**TASK GOAL:**
An exact reproduction of all the data is needed, with no images in it.

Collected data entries
--

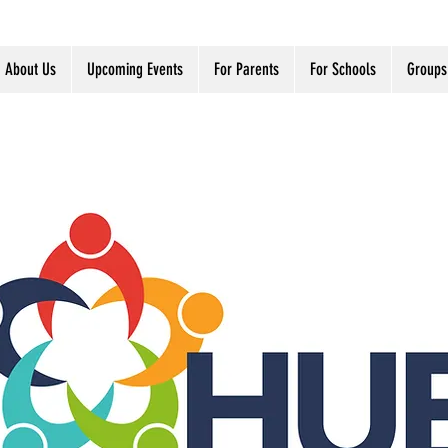
About Us
Upcoming Events
For Parents
For Schools
Groups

--

**EXERCISE RESPONSE:**
About Us
Upcoming Events
For Parents
For Schools
Groups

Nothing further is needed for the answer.